Optimized primitives for collective multi-GPU communication
Other
3.14k stars 791 forks source link

all_reduce_perf hangs by going with dual-ports NIC #1035

Open yanminjia opened 11 months ago

yanminjia commented 11 months ago

When I tested the code 2.19.3 with dual-ports NIC, in case of NVLS acceleration, unfortunately, all_reduce_perf hung. The processes of all_reduce_perf were still there. And the utilization of GPUs went high (100%). In this case, NVLS is enabled (NCCL_NVLS_ENABLE = 1). And I'm sure the topology graph is generated based on NVLS_TREE (graph->pattern == NCCL_TOPO_PATTERN_NVLS). I'm not sure what went wrong. Additionally, if I shut down one port on each NIC, it could work and I did see the test result.

I noted that one line is added to search.cc:ncclTopoSearchRecNet(...) by commit "Fixes for H800" (commit id: bfd7bf8) as following:

if (graph->pattern == NCCL_TOPO_PATTERN_NVLS && i>0) continue;

With this new added line, in case of a dual-ports NIC, it looks only one port can be used as an outgoing channel when construct the topo graph. I don't quite understand why we added this new line.

It would be highly appreciated if any idea. Many thanks.

yanminjia commented 11 months ago

It looks _all_reduceperf dropped into an infinite loop somehow.

yanminjia commented 10 months ago

I understood the below line may be used to restrict the maximum number of nvlsheads.

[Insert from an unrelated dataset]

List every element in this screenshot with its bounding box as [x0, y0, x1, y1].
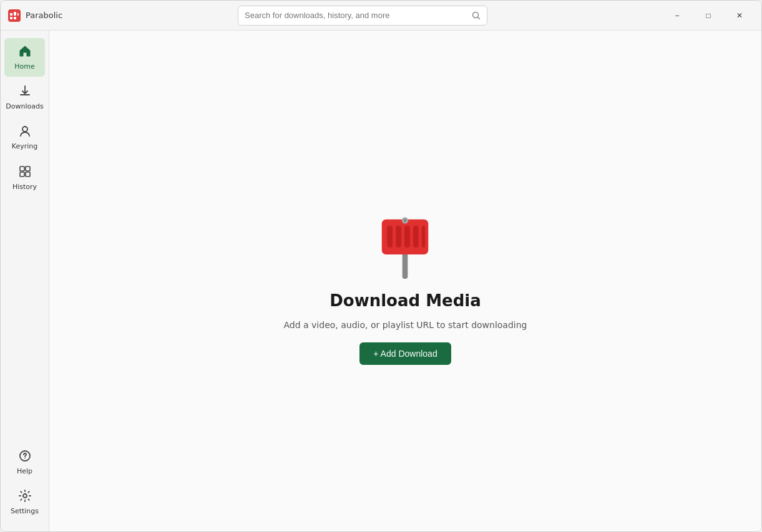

if (graph->pattern == NCCL_TOPO_PATTERN_NVLS && i>0) continue;

But I'm not sure.

Additionally, I'm curious that if NCCL_ALGO_NVLS_TREE is enabled, how the kernel function complete intra-node ALLReduce with once scatter and gather by means of NVLS mechanism. I don't quite understand how the array nvls->up is used. It looks the value of nvls->up elements such as comm->nranks + h is greater than comm->nranks.